Treatment of mitochondrial disease is emerging as well [6]. Acute exacerbations of mitochondrial myopathy, encephalopathy, lactic acidosis, and stroke-like episodes (MELAS) were associated with a decrease in arginine [8,9,10,11] and citrulline [12]. Based on these findings, intravenously and orally administered L-arginine are recommended as the standard treatment for MELAS [13,14,15]. It is hypothesized that L-arginine provides the substrate for nitric oxide synthase, and hence ameliorates the vasoconstriction in MELAS [16]. On the other hand, taurine modification of a mitochondrial transfer RNA was found to be deficient in MELAS [17]. Moreover, supplementation with taurine was preventive against stroke-like episodes of MELAS [18].

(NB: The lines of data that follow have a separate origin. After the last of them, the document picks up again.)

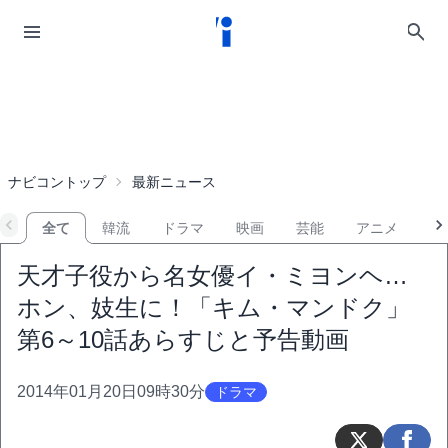
ナビコントップ
最新ニュース
全て
韓流
ドラマ
映画
芸能
アニメ
音
天才子役から名女優イ・ミヨンヘ…
ホン、妓生に！「キム・マンドク」
第6～10話あらすじと予告動画
2014年01月20日09時30分
ドラマ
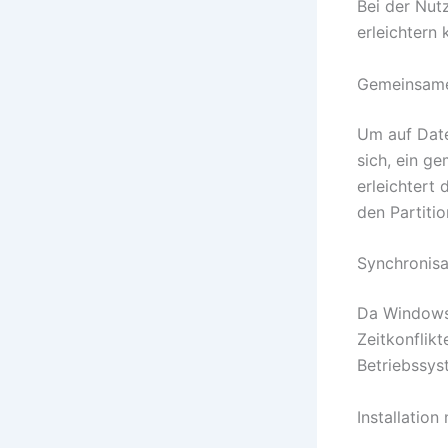
Bei der Nut
erleichtern 
Gemeinsame
Um auf Date
sich, ein g
erleichtert
den Partitio
Synchronisa
Da Windows 
Zeitkonflik
Betriebssys
Installation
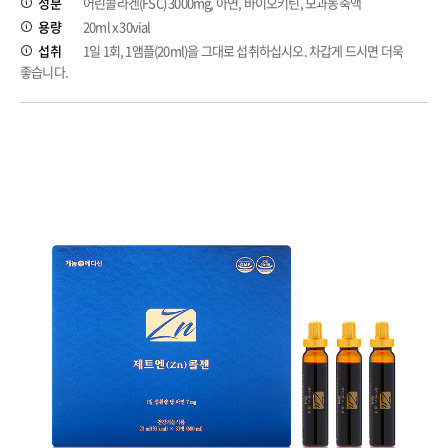
성분
어린콜라겐(FSC) 3000mg, 아연, 바이오키틴, 모과농축액
용량
20ml x 30vial
섭취
1일 1회, 1앰플(20ml)을 그대로 섭취하십시오. 차갑게 드시면 더욱
좋습니다.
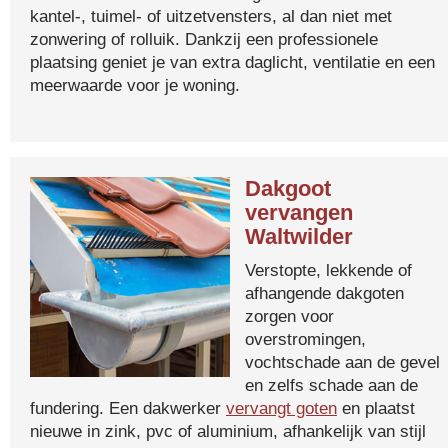
kantel-, tuimel- of uitzetvensters, al dan niet met
zonwering of rolluik. Dankzij een professionele
plaatsing geniet je van extra daglicht, ventilatie en een
meerwaarde voor je woning.
Dakgoot
vervangen
Waltwilder
Verstopte, lekkende of
afhangende dakgoten
zorgen voor
overstromingen,
vochtschade aan de gevel
en zelfs schade aan de
fundering. Een dakwerker
vervangt goten
en plaatst
nieuwe in zink, pvc of aluminium, afhankelijk van stijl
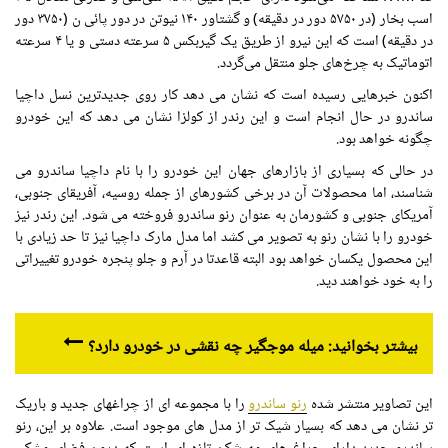
اسب بخار (در ۵۷۵۰ دور در دقیقه) و گشتاور ۱۴۰ نیوتن در دور پائی ن (۳۷۵۰ دور
در دقیقه) است که این نیرو از طریق یک گیربکس ۵ سرعته دستی و یا ۴ سرعته
اتوماتیک به چرخ‌های جلو منتقل می‌گردد.
اکنون خبرهایی رسیده است که نشان می دهد کار روی جدیدترین نسل داچیا
ساندرو در حال انجام است و این رندر از کولزا نشان می دهد که این خودرو
چگونه خواهد بود.
در حالی که بسیاری از بازارهای جهان این خودرو را با نام داچیا ساندرو می
شناسند، اما محصولات آن در برخی کشورهای از جمله روسیه، آفریقای جنوبی،
آمریکای جنوبی و کشورمان به عنوان رنو ساندرو فروخته می شود. این رندر نیز
خودرو را با نشان رنو به تصویر می کشد اما مدل مارک داچیا نیز تا حد زیادی با
این محصول یکسان خواهد بود البته قاعدتا در آرم و جلو پنجره خودرو تغییراتی
را به خود خواهند دید.
بیشتر بخوانید: میله موجگیر چه نقشی در خودرو دارد؟
این تصاویر منتشر شده
رنو ساندرو
را با مجموعه ای از چراغهای جدید و باریک
تر نشان می دهد که بسیار شیک تر از مدل های موجود است. علاوه بر این، رنو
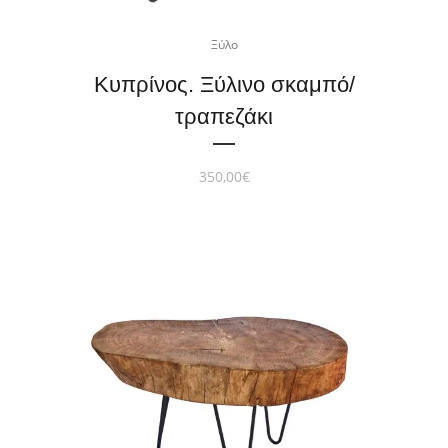
Ξύλο
Κυπρίνος. Ξύλινο σκαμπό/
τραπεζάκι
350,00
€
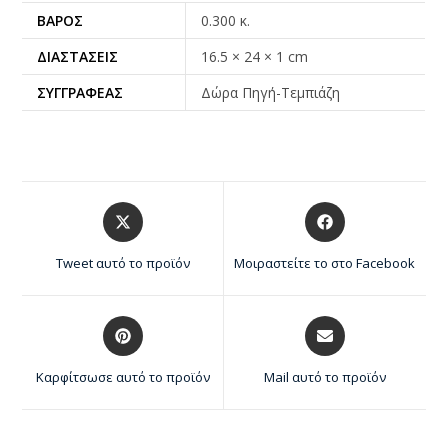
ΒΆΡΟΣ
0.300 κ.
ΔΙΑΣΤΆΣΕΙΣ
16.5 × 24 × 1 cm
ΣΥΓΓΡΑΦΈΑΣ
Δώρα Πηγή-Τεμπιάζη
Tweet αυτό το προϊόν
Μοιραστείτε το στο Facebook
Καρφίτσωσε αυτό το προϊόν
Mail αυτό το προϊόν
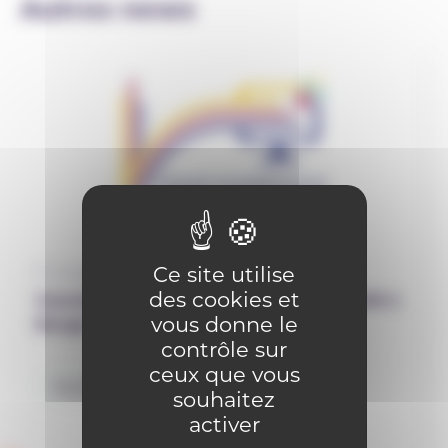
Autres news
Ce site utilise
12 septembre 2025
des cookies et
Journée Virage numérique le 7 avril 2026 à
vous donne le
Bouge : SAVE THE DATE
contrôle sur
ceux que vous
Numérique
souhaitez
activer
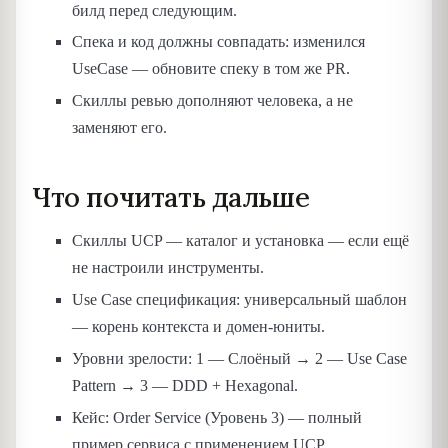
билд перед следующим.
Спека и код должны совпадать: изменился
UseCase — обновите спеку в том же PR.
Скиллы ревью дополняют человека, а не
заменяют его.
Что почитать дальше
Скиллы UCP — каталог и установка — если ещё
не настроили инструменты.
Use Case спецификация: универсальный шаблон
— корень контекста и домен-юниты.
Уровни зрелости: 1 — Слоёный → 2 — Use Case
Pattern → 3 — DDD + Hexagonal.
Кейс: Order Service (Уровень 3) — полный
пример сервиса с применением UCP.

We describe a patient with MIDD/MELAS to whom these new modes of diagnosis and treatment (that is, GDF-15 and L-arginine) were applied. We also obtained unusual findings from longitudinal measurements of multiple amino acids during the stroke-like episode of MELAS and the follow-up period.

Case presentation

A 55-year-old Japanese man with diabetes presented with a loss of consciousness and bilateral convulsion (day 0) in 2017. His left upper and lower limbs were paralyzed and did not respond to painful stimuli. He was afebrile (36.8 °C), hypertensive (142/92 mmHg), and tachycardiac (108/minute). Diabetic ketoacidosis (DKA) was diagnosed, based on an acidosis (pH 6.95) and only moderately elevated blood glucose (486 mg/dL or 27 mmol/L). With the standard treatment for DKA (that is, fluid resuscitation, continuous infusion of insulin, and supplementation of potassium), he recovered consciousness 12 hours after the onset of illness. Left-sided hemiparesis diminished by day 1. We considered cerebral infarction as the most likely differential diagnosis, and conducted a magnetic resonance imaging (MRI) study. Fluid-attenuated inversion recovery (FLAIR) showed bilateral lesions (that is, right temporal lobe, right parietal lobe, and left temporal lobe), which were not consistent with vascular territory (Fig. 1a, b). The most affected lesion moved from the right temporal lobe (day 0) to the right parietal lobe by day 9 (Fig. 1c, d). These bilateral, more or less migratory, findings in FLAIR were compatible with mitochondrial disease, rather than with cerebral infarction [19,20,21]. Hyperglycemic encephalopathy, another differential diagnosis, was also unlikely considering his only moderately elevated blood glucose level. The lactate-to-pyruvate ratio (reference value, < 15) was repeatedly greater than 20. It had been reported that convulsion was rare in DKA, but was frequently associated with metabolic encephalopathy, especially of mitochondrial disease [22, 23]. Collectively, the imaging study, laboratory data, and clinical picture pointed to MELAS as the most likely diagnosis.

Fig. 1
figure 1

Magnetic resonance imaging of the brain. Fluid-attenuated inversion recovery (FLAIR) showed lesions in the right parietal lobe (pointed by the arrow A), right temporal lobe (arrow B), and left temporal lobe (arrow C) on day 0 (a, b). The lesion on the right parietal lobe (arrow A) intensified on day 9 (c, d). All of these lesions diminished by day 302 (e, f)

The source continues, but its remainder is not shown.